**Work task**
With the entries below as the source, tally the lines that contain the string "CÔNG" and give the number only.

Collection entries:
*** Begin section ***

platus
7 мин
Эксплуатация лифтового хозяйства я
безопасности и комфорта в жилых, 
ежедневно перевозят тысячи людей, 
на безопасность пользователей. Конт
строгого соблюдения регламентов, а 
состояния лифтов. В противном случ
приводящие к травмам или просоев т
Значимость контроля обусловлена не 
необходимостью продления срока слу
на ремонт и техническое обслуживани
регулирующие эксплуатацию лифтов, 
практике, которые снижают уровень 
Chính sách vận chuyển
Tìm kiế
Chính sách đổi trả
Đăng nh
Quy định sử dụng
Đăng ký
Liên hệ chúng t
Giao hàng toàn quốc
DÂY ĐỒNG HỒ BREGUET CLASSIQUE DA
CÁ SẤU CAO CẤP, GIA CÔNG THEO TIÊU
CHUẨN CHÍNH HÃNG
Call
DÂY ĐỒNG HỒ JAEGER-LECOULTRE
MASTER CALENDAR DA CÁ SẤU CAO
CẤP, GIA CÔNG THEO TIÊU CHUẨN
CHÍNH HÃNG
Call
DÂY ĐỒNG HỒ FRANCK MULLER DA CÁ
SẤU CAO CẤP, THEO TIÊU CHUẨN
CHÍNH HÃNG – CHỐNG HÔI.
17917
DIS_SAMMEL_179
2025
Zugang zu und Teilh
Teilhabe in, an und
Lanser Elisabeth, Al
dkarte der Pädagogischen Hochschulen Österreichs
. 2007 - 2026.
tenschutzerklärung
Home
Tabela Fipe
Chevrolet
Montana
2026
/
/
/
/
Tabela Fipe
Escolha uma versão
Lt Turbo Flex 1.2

*** End section ***
*** Begin section ***

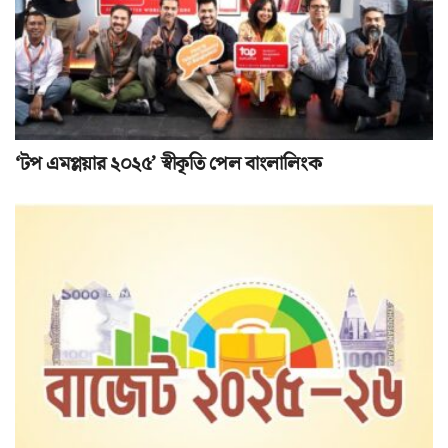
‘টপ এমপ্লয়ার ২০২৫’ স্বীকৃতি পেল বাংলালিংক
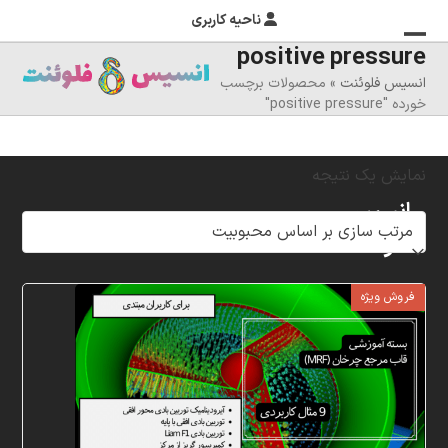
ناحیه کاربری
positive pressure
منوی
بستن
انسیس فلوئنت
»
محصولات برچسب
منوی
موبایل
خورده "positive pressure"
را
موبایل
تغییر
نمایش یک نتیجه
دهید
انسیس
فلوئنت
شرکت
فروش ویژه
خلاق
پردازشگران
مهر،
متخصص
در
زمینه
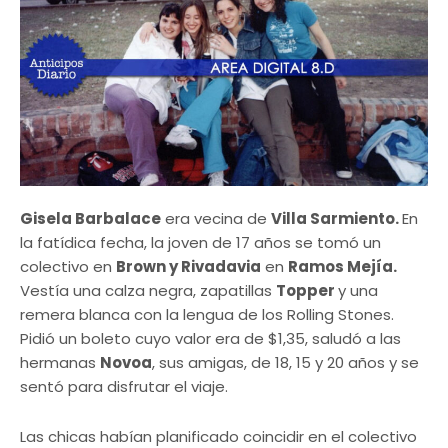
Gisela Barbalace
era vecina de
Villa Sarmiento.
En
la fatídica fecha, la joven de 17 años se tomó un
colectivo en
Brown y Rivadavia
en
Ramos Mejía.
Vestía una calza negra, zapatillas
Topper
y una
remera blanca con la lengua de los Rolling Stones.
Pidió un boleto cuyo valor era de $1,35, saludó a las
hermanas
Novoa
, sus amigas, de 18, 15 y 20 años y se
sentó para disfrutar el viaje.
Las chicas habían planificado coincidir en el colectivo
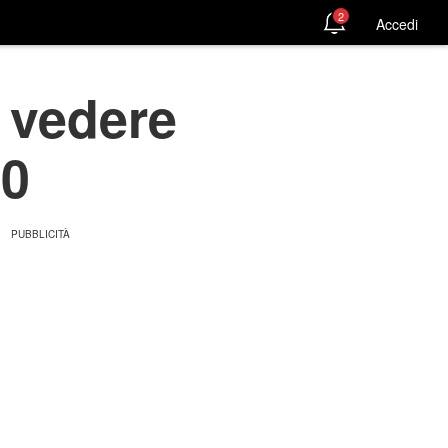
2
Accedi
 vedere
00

*** End section ***

**Your solution**
2